Tsuruoka Yoshimasa, McNaught John, Ananiadou Sophia
School of Computer Science, The University of Manchester, MIB, 131 Princess Street, Manchester, M1 7DN, UK.
BMC Bioinformatics. 2008 Apr 11;9 Suppl 3(Suppl 3):S2. doi: 10.1186/1471-2105-9-S3-S2.

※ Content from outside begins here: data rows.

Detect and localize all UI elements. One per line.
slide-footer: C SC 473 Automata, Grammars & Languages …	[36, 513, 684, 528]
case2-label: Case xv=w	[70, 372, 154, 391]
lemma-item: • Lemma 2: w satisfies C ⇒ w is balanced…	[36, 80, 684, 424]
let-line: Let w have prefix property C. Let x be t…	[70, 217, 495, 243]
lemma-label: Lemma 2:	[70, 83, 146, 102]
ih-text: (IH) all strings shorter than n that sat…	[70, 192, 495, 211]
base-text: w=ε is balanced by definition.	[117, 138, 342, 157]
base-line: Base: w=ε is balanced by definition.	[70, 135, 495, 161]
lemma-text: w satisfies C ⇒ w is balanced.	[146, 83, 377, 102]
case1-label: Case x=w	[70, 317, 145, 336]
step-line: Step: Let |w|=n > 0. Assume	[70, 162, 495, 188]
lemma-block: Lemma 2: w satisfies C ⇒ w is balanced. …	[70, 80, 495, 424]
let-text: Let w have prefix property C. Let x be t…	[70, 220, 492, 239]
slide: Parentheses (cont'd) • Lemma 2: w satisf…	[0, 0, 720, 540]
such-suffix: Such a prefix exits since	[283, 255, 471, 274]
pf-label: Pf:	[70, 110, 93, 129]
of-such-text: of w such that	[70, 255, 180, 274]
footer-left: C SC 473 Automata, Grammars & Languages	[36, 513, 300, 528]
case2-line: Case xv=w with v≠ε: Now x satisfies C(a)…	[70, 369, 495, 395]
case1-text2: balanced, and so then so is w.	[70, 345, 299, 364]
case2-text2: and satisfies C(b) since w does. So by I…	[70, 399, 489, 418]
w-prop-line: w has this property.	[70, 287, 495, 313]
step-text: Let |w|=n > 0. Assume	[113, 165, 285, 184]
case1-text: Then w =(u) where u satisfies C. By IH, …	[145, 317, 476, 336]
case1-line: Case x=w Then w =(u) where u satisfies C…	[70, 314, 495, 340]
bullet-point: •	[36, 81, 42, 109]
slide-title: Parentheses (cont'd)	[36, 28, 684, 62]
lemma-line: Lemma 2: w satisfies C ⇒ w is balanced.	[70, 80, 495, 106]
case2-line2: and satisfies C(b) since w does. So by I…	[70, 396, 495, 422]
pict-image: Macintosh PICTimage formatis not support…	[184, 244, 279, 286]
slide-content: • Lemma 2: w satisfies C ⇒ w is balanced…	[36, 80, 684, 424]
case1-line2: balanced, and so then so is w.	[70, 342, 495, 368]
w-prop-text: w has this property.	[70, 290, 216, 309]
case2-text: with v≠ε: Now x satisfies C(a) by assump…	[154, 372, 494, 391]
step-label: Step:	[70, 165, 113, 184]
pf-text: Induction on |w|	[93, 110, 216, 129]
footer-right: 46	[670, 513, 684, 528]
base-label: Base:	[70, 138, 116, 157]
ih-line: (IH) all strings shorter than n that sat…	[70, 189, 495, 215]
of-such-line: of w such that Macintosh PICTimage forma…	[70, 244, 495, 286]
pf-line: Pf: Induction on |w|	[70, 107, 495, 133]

One of the difficulties in mapping biomedical named entities, e.g. genes, proteins, chemicals and diseases, to their concept identifiers stems from the potential variability of the terms. Soft string matching is a possible solution to the problem, but its inherent heavy computational cost discourages its use when the dictionaries are large or when real time processing is required. A less computationally demanding approach is to normalize the terms by using heuristic rules, which enables us to look up a dictionary in a constant time regardless of its size. The development of good heuristic rules, however, requires extensive knowledge of the terminology in question and thus is the bottleneck of the normalization approach.

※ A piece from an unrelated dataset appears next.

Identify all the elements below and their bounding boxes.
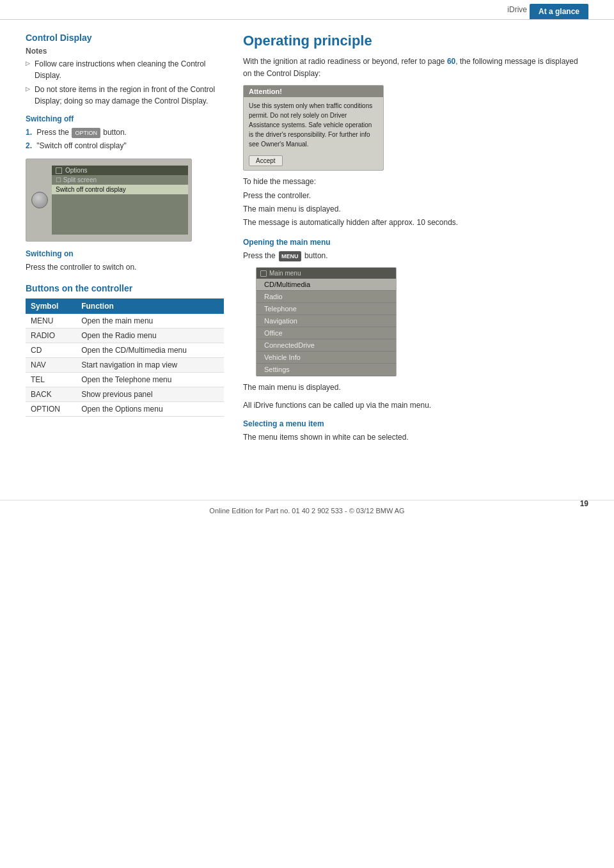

We present a novel framework for discovering a list of normalization rules from a dictionary in a fully automated manner. The rules are discovered in such a way that they minimize the ambiguity and variability of the terms in the dictionary. We evaluated our algorithm using two large dictionaries: a human gene/protein name dictionary built from BioThesaurus and a disease name dictionary built from UMLS.

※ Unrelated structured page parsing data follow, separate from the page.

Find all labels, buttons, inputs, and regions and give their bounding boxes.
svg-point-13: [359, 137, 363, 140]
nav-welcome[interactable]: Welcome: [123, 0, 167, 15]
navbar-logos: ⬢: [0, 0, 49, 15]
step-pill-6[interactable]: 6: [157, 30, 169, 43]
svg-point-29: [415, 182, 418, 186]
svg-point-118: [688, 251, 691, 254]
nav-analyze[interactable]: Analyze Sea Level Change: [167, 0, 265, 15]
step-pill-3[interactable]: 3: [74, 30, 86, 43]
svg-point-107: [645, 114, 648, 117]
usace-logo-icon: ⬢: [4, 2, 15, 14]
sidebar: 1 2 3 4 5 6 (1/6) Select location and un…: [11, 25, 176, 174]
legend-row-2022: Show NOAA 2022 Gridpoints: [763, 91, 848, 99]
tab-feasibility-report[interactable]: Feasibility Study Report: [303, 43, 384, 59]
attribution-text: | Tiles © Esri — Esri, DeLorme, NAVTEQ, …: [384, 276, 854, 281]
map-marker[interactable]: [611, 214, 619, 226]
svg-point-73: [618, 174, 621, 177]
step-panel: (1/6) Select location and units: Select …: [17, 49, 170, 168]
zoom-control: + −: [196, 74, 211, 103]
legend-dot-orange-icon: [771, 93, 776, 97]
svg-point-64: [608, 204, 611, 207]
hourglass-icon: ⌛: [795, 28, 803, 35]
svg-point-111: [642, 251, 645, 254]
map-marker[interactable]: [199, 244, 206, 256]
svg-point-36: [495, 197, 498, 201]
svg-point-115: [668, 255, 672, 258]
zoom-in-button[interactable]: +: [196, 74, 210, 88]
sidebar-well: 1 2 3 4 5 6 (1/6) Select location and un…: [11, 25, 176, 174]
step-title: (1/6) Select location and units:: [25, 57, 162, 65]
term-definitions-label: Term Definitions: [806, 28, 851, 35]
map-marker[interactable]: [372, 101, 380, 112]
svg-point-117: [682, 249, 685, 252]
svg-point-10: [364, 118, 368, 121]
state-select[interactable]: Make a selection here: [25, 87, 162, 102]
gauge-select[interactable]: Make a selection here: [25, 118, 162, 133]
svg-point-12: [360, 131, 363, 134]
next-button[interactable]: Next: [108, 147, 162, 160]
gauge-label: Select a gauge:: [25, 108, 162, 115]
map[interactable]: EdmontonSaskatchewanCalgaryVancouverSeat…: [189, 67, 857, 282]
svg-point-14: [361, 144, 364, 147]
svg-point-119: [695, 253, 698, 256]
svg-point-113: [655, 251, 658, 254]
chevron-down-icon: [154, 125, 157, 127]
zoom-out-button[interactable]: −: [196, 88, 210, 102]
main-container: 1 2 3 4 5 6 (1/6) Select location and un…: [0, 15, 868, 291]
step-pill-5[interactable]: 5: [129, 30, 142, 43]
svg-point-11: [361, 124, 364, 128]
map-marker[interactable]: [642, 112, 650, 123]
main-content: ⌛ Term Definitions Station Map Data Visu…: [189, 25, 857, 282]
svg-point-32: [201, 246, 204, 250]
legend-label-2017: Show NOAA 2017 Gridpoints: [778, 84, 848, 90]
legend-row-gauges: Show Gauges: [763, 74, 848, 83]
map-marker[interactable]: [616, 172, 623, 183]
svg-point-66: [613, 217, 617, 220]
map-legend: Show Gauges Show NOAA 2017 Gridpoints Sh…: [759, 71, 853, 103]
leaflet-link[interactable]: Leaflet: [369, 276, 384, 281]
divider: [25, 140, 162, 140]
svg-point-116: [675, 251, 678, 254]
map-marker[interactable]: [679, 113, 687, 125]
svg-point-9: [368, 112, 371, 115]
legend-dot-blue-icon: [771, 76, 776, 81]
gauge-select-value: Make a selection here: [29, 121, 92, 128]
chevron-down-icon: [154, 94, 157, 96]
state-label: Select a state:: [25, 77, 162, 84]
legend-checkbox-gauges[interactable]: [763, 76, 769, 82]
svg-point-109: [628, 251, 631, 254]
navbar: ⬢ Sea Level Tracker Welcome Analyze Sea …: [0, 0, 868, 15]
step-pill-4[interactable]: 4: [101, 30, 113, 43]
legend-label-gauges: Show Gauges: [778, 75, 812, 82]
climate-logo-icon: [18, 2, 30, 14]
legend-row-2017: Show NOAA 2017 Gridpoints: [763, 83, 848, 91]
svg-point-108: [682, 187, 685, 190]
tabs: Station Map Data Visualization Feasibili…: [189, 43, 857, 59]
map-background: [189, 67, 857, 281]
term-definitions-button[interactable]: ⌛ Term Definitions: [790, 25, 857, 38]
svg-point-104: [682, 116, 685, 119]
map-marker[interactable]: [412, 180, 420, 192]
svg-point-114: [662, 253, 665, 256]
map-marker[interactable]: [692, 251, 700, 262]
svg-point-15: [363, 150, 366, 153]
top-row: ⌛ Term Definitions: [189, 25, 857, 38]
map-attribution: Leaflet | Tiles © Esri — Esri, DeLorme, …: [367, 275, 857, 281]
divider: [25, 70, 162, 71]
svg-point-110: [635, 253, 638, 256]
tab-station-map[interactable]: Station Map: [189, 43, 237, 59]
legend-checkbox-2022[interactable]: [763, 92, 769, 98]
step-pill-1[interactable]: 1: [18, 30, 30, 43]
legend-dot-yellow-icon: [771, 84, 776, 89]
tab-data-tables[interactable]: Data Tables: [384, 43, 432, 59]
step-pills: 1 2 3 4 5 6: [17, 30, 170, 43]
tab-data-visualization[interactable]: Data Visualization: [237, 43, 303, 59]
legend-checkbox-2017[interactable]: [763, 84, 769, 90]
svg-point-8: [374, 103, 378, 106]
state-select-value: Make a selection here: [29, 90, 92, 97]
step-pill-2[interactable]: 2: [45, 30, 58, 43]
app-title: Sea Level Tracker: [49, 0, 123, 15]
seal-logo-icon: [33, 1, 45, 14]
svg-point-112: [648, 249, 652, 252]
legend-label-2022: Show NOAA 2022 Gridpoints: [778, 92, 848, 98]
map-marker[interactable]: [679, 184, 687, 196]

The experimental results showed that automatically discovered rules can perform comparably to carefully crafted heuristic rules in term mapping tasks, and the computational overhead of rule application is small enough that a very fast implementation is possible. This work will help improve the performance of term-concept mapping tasks in biomedical information extraction especially when good normalization heuristics for the target terminology are not fully known.
将生物医学命名实体(如基因、蛋白质、化学物质和疾病)映射到其概念标识符的困难之一源于术语的潜在变异性。软字符串匹配是解决该问题的一种可能方法,但其固有的高计算成本使其在词典较大或需要实时处理时不被采用。一种计算要求较低的方法是使用启发式规则对术语进行规范化,这使我们能够在固定时间内查找词典,而不管其大小如何。然而,制定良好的启发式规则需要对相关术语有广泛的了解,因此这是规范化方法的瓶颈。
我们提出了一个新颖的框架,用于以完全自动化的方式从词典中发现规范化规则列表。所发现的规则能够最大程度地减少词典中术语的歧义性和变异性。我们使用两个大型词典对我们的算法进行了评估:一个是基于生物词库构建的人类基因/蛋白质名称词典,另一个是基于统一医学语言系统构建的疾病名称词典。
实验结果表明,自动发现的规则在术语映射任务中能够与精心制定的启发式规则相媲美,并且规则应用的计算开销足够小,从而可以实现非常快速的实现。这项工作将有助于提高生物医学信息提取中术语-概念映射任务的性能,特别是在尚未完全了解目标术语的良好规范化启发式方法时。